This extension allows you to connect DuckDB to Microsoft Fabric OneLake workspaces and lakehouses, enabling you to query data stored in OneLake directly from DuckDB.
Maintainer(s):
achrafcei
Installing and Loading
INSTALL onelake FROM community;
LOAD onelake;
Example
-- First, create a secret to authenticate with OneLake.
-- You can use either a service principal or the credential chain (e.g., Azure CLI).
-- Uncomment the desired method and provide the necessary credentials.
set azure_transport_option_type = 'curl';
CREATE SECRET (
TYPE azure,
PROVIDER service_principal,
TENANT_ID '<your_tenant_id>',
CLIENT_ID '<your_client_id>',
CLIENT_SECRET '<your_client_secret>'
);
-- CREATE SECRET (
-- TYPE azure,
-- PROVIDER credential_chain,
-- CHAIN 'cli'
-- );
CREATE SECRET onelake (
TYPE ONELAKE,
TENANT_ID '<your_tenant_id>',
CLIENT_ID '<your_client_id>',
CLIENT_SECRET '<your_client_secret>'
);
-- CREATE SECRET onelake(
-- TYPE ONELAKE,
-- PROVIDER credential_chain,
-- CHAIN 'cli'
-- );
-- Optional: use preissued tokens stored in env variables (defaults shown), if they are already available with the same name, no need to set them here (only update the SET commands if the names are different
--SET onelake_env_fabric_token_variable = 'FABRIC_API_TOKEN';
--SET onelake_env_storage_token_variable = 'AZURE_STORAGE_TOKEN';
--CREATE SECRET onelake_env (
-- TYPE ONELAKE,
-- PROVIDER credential_chain,
-- CHAIN 'env'
--);
-- Combine chain steps if you want CLI fallback
--CREATE SECRET onelake_env_chain (
-- TYPE ONELAKE,
-- PROVIDER credential_chain,
-- CHAIN 'cli, env'
--);
-- Optionally keep the token in-session instead of touching the shell
--SET VARIABLE AZURE_STORAGE_TOKEN = '<preissued_onelake_access_token>';
-- Attach to your OneLake workspace and lakehouse
ATTACH '<your_workspace_name>/<your_lakehouse_name>.Lakehouse'
AS <your_connection_name>
(TYPE ONELAKE);
USE <your_connection_name>.<your_schema_name>; -- e.g., dbo
SHOW TABLES;
SELECT * FROM <your_table_name> LIMIT 10 ; -- USING ICEBERG;
About onelake
This extension enables DuckDB to connect to Microsoft Fabric OneLake workspaces and lakehouses, allowing users to query data stored in OneLake directly from DuckDB. It supports authentication via service principals or credential chains (e.g., Azure CLI) and provides seamless integration with OneLake's data storage capabilities.

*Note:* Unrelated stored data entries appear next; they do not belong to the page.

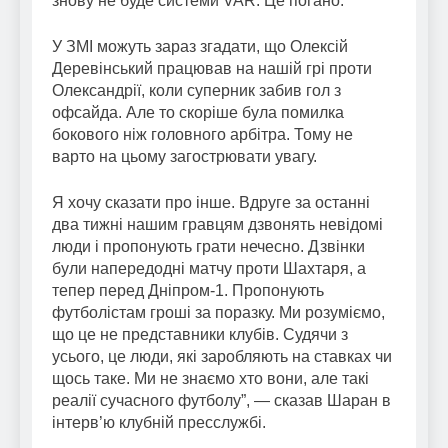
знову не буде системи VAR. Це погано.
У ЗМІ можуть зараз згадати, що Олексій
Деревінський працював на нашій грі проти
Олександрії, коли суперник забив гол з
офсайда. Але то скоріше була помилка
бокового ніж головного арбітра. Тому не
варто на цьому загострювати увагу.
Я хочу сказати про інше. Вдруге за останні
два тижні нашим гравцям дзвонять невідомі
люди і пропонують грати нечесно. Дзвінки
були напередодні матчу проти Шахтаря, а
тепер перед Дніпром-1. Пропонують
футболістам гроші за поразку. Ми розуміємо,
що це не представники клубів. Судячи з
усього, це люди, які заробляють на ставках чи
щось таке. Ми не знаємо хто вони, але такі
реалії сучасного футболу”, — сказав Шаран в
інтерв’ю клубній пресслужбі.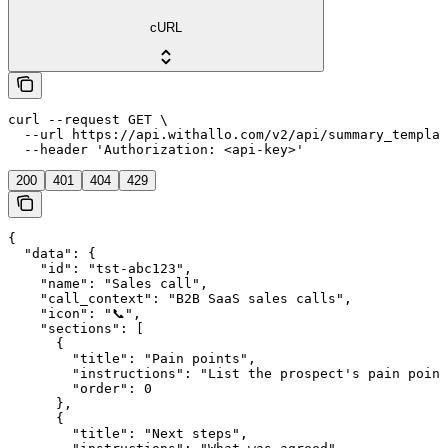
cURL
curl --request GET \

  --url https://api.withallo.com/v2/api/summary_templat
  --header 'Authorization: <api-key>'
200
401
404
429
{

  "data": {

    "id": "tst-abc123",

    "name": "Sales call",

    "call_context": "B2B SaaS sales calls",

    "icon": "📞",

    "sections": [

      {

        "title": "Pain points",

        "instructions": "List the prospect's pain point
        "order": 0

      },

      {

        "title": "Next steps",
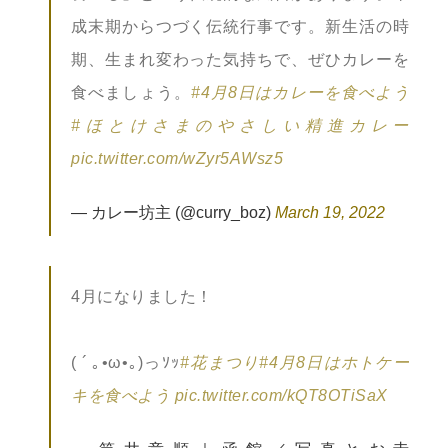
成末期からつづく伝統行事です。新生活の時
期、生まれ変わった気持ちで、ぜひカレーを
食べましょう。
#4月8日はカレーを食べよう
#ほとけさまのやさしい精進カレー
pic.twitter.com/wZyr5AWsz5
— カレー坊主 (@curry_boz)
March 19, 2022
4月になりました！
( ´ ｡•ω•｡)っｿｯ
#花まつり
#4月8日はホトケー
キを食べよう
pic.twitter.com/kQT8OTiSaX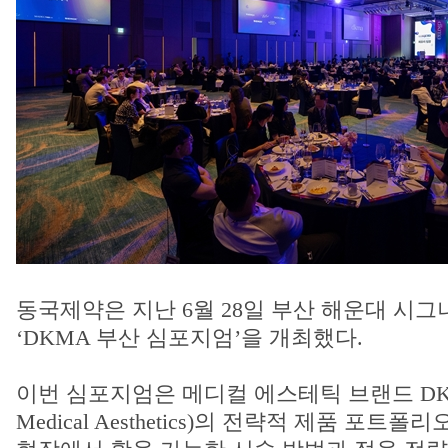
동국제약은 지난 6월 28일 부산 해운대 시
‘DKMA 부산 심포지엄’을 개최했다.
이번 심포지엄은 메디컬 에스테틱 브랜드 DKMA
Medical Aesthetics)의 전략적 제품 포트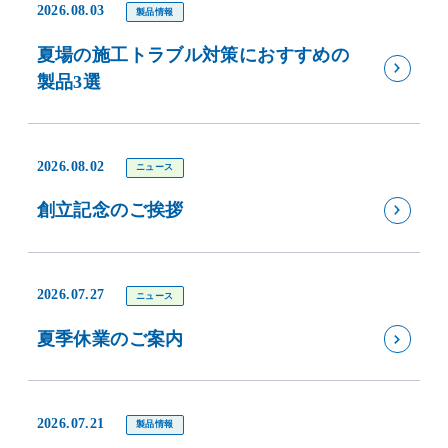
2026.08.03
製品情報
夏場の施工トラブル対策におすすめの
製品3選
2026.08.02
ニュース
創立記念のご挨拶
2026.07.27
ニュース
夏季休業のご案内
2026.07.21
製品情報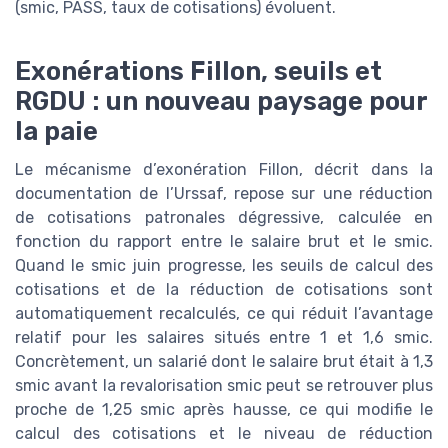
(smic, PASS, taux de cotisations) évoluent.
Exonérations Fillon, seuils et
RGDU : un nouveau paysage pour
la paie
Le mécanisme d’exonération Fillon, décrit dans la
documentation de l’Urssaf, repose sur une réduction
de cotisations patronales dégressive, calculée en
fonction du rapport entre le salaire brut et le smic.
Quand le smic juin progresse, les seuils de calcul des
cotisations et de la réduction de cotisations sont
automatiquement recalculés, ce qui réduit l’avantage
relatif pour les salaires situés entre 1 et 1,6 smic.
Concrètement, un salarié dont le salaire brut était à 1,3
smic avant la revalorisation smic peut se retrouver plus
proche de 1,25 smic après hausse, ce qui modifie le
calcul des cotisations et le niveau de réduction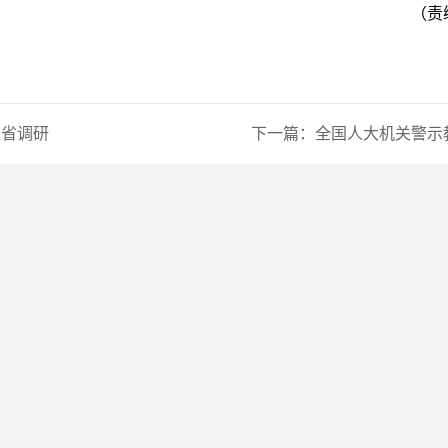
（责
江省调研
下一篇：
全国人大机关警示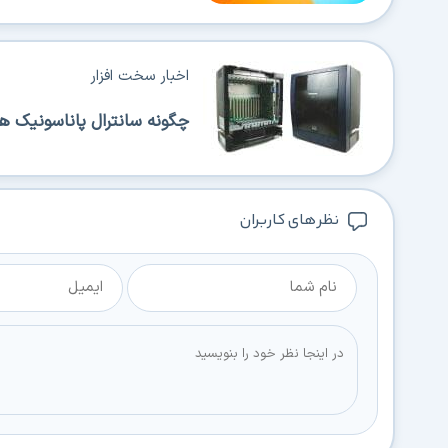
اخبار سخت افزار
چگونه سانترال پاناسونیک هزی
نظر های کاربران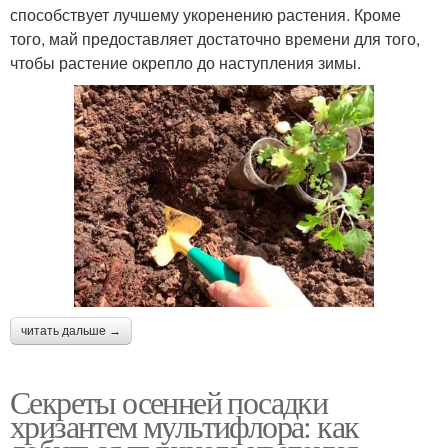
способствует лучшему укоренению растения. Кроме
того, май предоставляет достаточно времени для того,
чтобы растение окрепло до наступления зимы.
читать дальше →
Секреты осенней посадки
хризантем мультифлора: как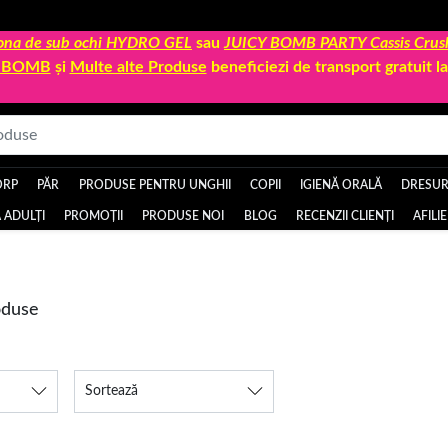
 zona de sub ochi HYDRO GEL
sau
JUICY BOMB PARTY Cassis Crus
Y BOMB
și
Multe alte Produse
beneficiezi de transport gratuit 
ORP
PĂR
PRODUSE PENTRU UNGHII
COPII
IGIENĂ ORALĂ
DRESURI
 ADULȚI
PROMOȚII
PRODUSE NOI
BLOG
RECENZII CLIENȚI
AFILI
oduse
Sortează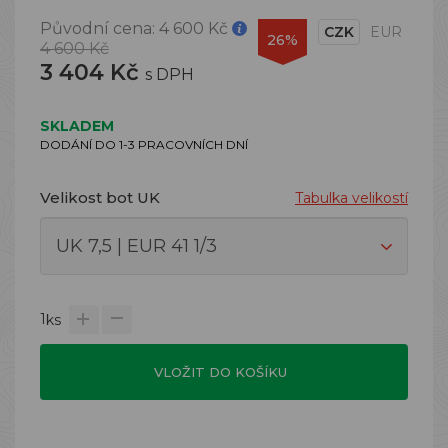
Původní cena:
4 600 Kč
CZK
EUR
26%
4 600 Kč
3 404 Kč
s DPH
SKLADEM
DODÁNÍ DO 1-3 PRACOVNÍCH DNÍ
Velikost bot UK
Tabulka velikostí
1
ks
VLOŽIT DO KOŠÍKU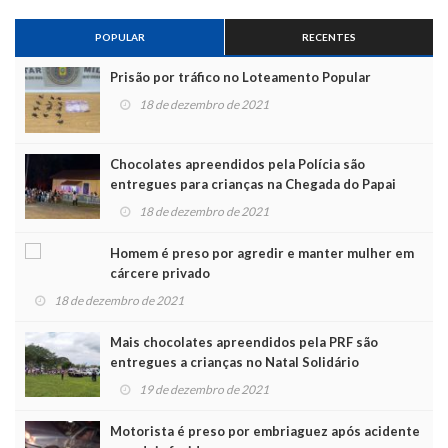
POPULAR
RECENTES
Prisão por tráfico no Loteamento Popular
18 de dezembro de 2021
Chocolates apreendidos pela Polícia são
entregues para crianças na Chegada do Papai
Noel
18 de dezembro de 2021
Homem é preso por agredir e manter mulher em
cárcere privado
18 de dezembro de 2021
Mais chocolates apreendidos pela PRF são
entregues a crianças no Natal Solidário
19 de dezembro de 2021
Motorista é preso por embriaguez após acidente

For detailed setup and usage instructions, visit the extension repository.
Current limitations:
- Only read access is supported; write operations are not implemented.
Added Functions
| function_name | function_type | description | comment | examples |
|---|---|---|---|---|
| copy_dir | table_macro | NULL | NULL | |
| delta_filter_pushdown_log | table_macro | NULL | NULL | |
| delta_filter_pushdown_log_tpcds | table_macro | NULL | NULL | |
| delta_list_files | table | NULL | NULL | |
| delta_scan | table | NULL | NULL | |
| get_delta_test_expression | scalar | NULL | NULL | |
| parse_delta_filter_logline | macro | NULL | NULL | |
| write_blob | scalar | NULL | NULL |
Added Settings
| name | description | input_type | scope | aliases |
|---|---|---|---|---|
| auto_fallback_to_full_download | Allows automatically falling back to full file downloads when possible. | BOOLEAN | GLOBAL | [] |
| ca_cert_file | Path to a custom certificate file for self-signed certificates. | VARCHAR | GLOBAL | [] |
| delta_kernel_logging | Forwards the internal logging of the Delta Kernel to the duckdb logger. Warning: this may impact performance even with DuckDB logging disabled. | BOOLEAN | GLOBAL | [] |
| delta_scan_explain_files_filtered | Adds the filtered files to the explain output. Warning: this may impact performance of delta scan during explain analyze queries. | BOOLEAN | GLOBAL | [] |
| enable_curl_server_cert_verification | Enable server side certificate verification for CURL backend. | BOOLEAN | GLOBAL | [] |
| enable_server_cert_verification | Enable server side certificate verification. | BOOLEAN | GLOBAL | [] |
| force_download | Forces upfront download of file | BOOLEAN | GLOBAL | [] |
| hf_max_per_page | Debug option to limit number of items returned in list requests | UBIGINT | GLOBAL | [] |
| http_keep_alive | Keep alive connections. Setting this to false can help when running into connection failures | BOOLEAN | GLOBAL | [] |
| http_retries | HTTP retries on I/O error | UBIGINT | GLOBAL | [] |
| http_retry_backoff | Backoff factor for exponentially increasing retry wait time | FLOAT | GLOBAL | [] |
| http_retry_wait_ms | Time between retries | UBIGINT | GLOBAL | [] |
| http_timeout | HTTP timeout read/write/connection/retry (in seconds) | UBIGINT | GLOBAL | [] |
| httpfs_client_implementation | Select which is the HTTPUtil implementation to be used | VARCHAR | GLOBAL | [] |
| onelake_env_fabric_token_variable | Environment variable name that stores the Fabric API access token | VARCHAR | GLOBAL | [] |
| onelake_env_storage_token_variable | Environment variable name that stores the OneLake storage access token | VARCHAR | GLOBAL | [] |
| s3_access_key_id | S3 Access Key ID | VARCHAR | GLOBAL | [] |
| s3_endpoint | S3 Endpoint | VARCHAR | GLOBAL | [] |
| s3_kms_key_id | S3 KMS Key ID | VARCHAR | GLOBAL | [] |
| s3_region | S3 Region | VARCHAR | GLOBAL | [] |
| s3_requester_pays | S3 use requester pays mode | BOOLEAN | GLOBAL | [] |
| s3_secret_access_key | S3 Access Key | VARCHAR | GLOBAL | [] |
| s3_session_token | S3 Session Token | VARCHAR | GLOBAL | [] |
| s3_uploader_max_filesize | S3 Uploader max filesize (between 50GB and 5TB) | VARCHAR | GLOBAL | [] |
| s3_uploader_max_parts_per_file | S3 Uploader max parts per file (between 1 and 10000) | UBIGINT | GLOBAL | [] |
| s3_uploader_thread_limit | S3 Uploader global thread limit | UBIGINT | GLOBAL | [] |
| s3_url_compatibility_mode | Disable Globs and Query Parameters on S3 URLs | BOOLEAN | GLOBAL | [] |
| s3_url_style | S3 URL style | VARCHAR | GLOBAL | [] |
| s3_use_ssl | S3 use SSL | BOOLEAN | GLOBAL | [] |
| unsafe_disable_etag_checks | Disable checks on ETag consistency | BOOLEAN | GLOBAL | [] |